9.8.2025: Untitled 1 #63

     the question presented itself:  “Do you want your whole career to be determined by The New Yorker?”  I don’t know why I didn’t understand that they were out of my league—that I was just a drop of water in the ocean to them, and, therefore, it would have been a very bad idea to base my career on some opinion that they alone might’ve shared.  But let’s break this down.  Why did such a question appear in the first place?  Was a friend trying to motivate me to get back on the saddle—and send even more poetry to The New Yorker?  Or perhaps they meant something else—such as, “Are you going to pursue this when, in reality, if you can’t make it in The New Yorker, then they are on the wrong side of history—and subject to your wrath?” 

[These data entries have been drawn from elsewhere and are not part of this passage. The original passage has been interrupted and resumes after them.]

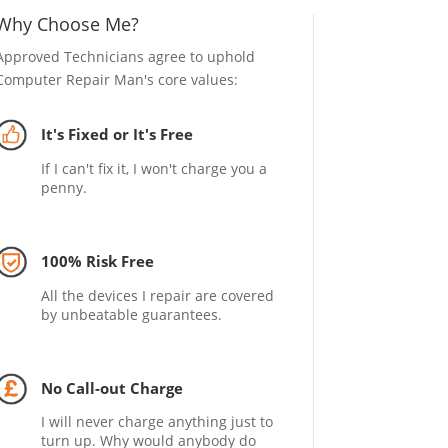
Why Choose Me?
Approved Technicians agree to uphold
Computer Repair Man's core values:
It's Fixed or It's Free
If I can't fix it, I won't charge you a
penny.
100% Risk Free
All the devices I repair are covered
by unbeatable guarantees.
No Call-out Charge
I will never charge anything just to
turn up. Why would anybody do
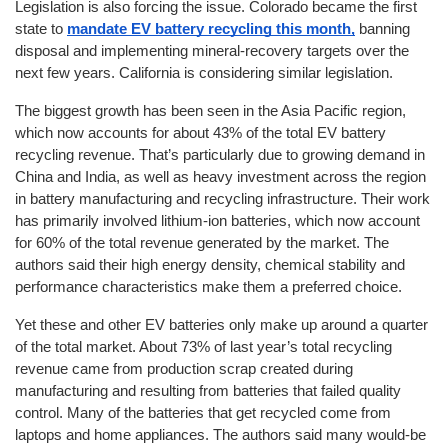
Legislation is also forcing the issue. Colorado became the first 
state to 
mandate EV battery recycling this month,
 banning 
disposal and implementing mineral-recovery targets over the 
next few years. California is considering similar legislation.
The biggest growth has been seen in the Asia Pacific region, 
which now accounts for about 43% of the total EV battery 
recycling revenue. That’s particularly due to growing demand in 
China and India, as well as heavy investment across the region 
in battery manufacturing and recycling infrastructure. Their work 
has primarily involved lithium-ion batteries, which now account 
for 60% of the total revenue generated by the market. The 
authors said their high energy density, chemical stability and 
performance characteristics make them a preferred choice.
Yet these and other EV batteries only make up around a quarter 
of the total market. About 73% of last year’s total recycling 
revenue came from production scrap created during 
manufacturing and resulting from batteries that failed quality 
control. Many of the batteries that get recycled come from 
laptops and home appliances. The authors said many would-be 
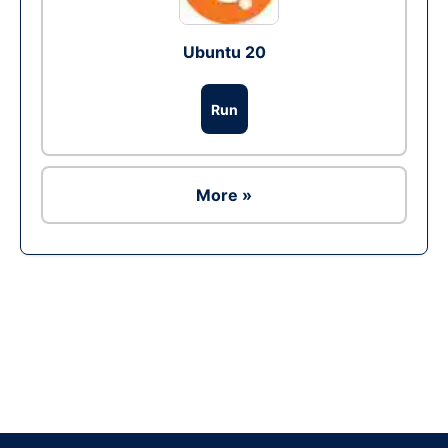
Ubuntu 20
Run
More »
Ad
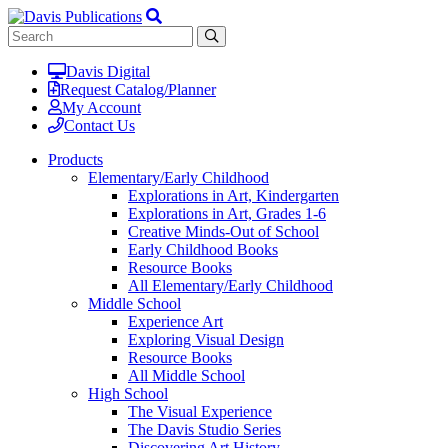
Davis Digital
Request Catalog/Planner
My Account
Contact Us
Products
Elementary/Early Childhood
Explorations in Art, Kindergarten
Explorations in Art, Grades 1-6
Creative Minds-Out of School
Early Childhood Books
Resource Books
All Elementary/Early Childhood
Middle School
Experience Art
Exploring Visual Design
Resource Books
All Middle School
High School
The Visual Experience
The Davis Studio Series
Discovering Art History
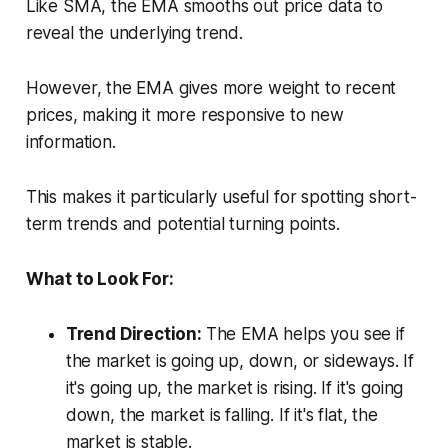
Like SMA, the EMA smooths out price data to
reveal the underlying trend.
However, the EMA gives more weight to recent
prices, making it more responsive to new
information.
This makes it particularly useful for spotting short-
term trends and potential turning points.
What to Look For:
Trend Direction:
The EMA helps you see if
the market is going up, down, or sideways. If
it's going up, the market is rising. If it's going
down, the market is falling. If it's flat, the
market is stable.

     Jack Daniels might’ve reacted that way, AOC said.  I tried to prepare myself, that being said, for a life without Alex, since, according to AOC, i might not want to base my life on my poetry—I know you’re supposed to live to write poetry, as opposed to writing poetry to live, but if you can’t look after yourself, then you’re not going to be able to write poetry at all—eventually.  You’ll get sick, and you just won’t give a damn.  Did that mean, then, that I should write in a way that The New Yorker would prefer?  Was there a preferred way—for The New Yorker?  I didn’t think that was going to solve my problems, though; so no, i wasn’t going to let The New Yorker dominate how i lived my life—or thought of myself.   

     I was far more worried about how Alexandria was going to feel—this woman that was doing her best to write this book for me; then Alex said, “I’m going to disassociate myself with you.”  Now, she didn’t say she was going to disassociate herself from me—she said with me, so i was curious, of course.  Maybe she wanted to reinvent herself?  Sometimes you don’t know you need to reinvent yourself until you do, and other times you might not notice anything—but you need to reinvent yourself.  Did Alexandria need to reinvent herself?  No, of course not.  She didn’t need to do anything—even if she left her live-in lover.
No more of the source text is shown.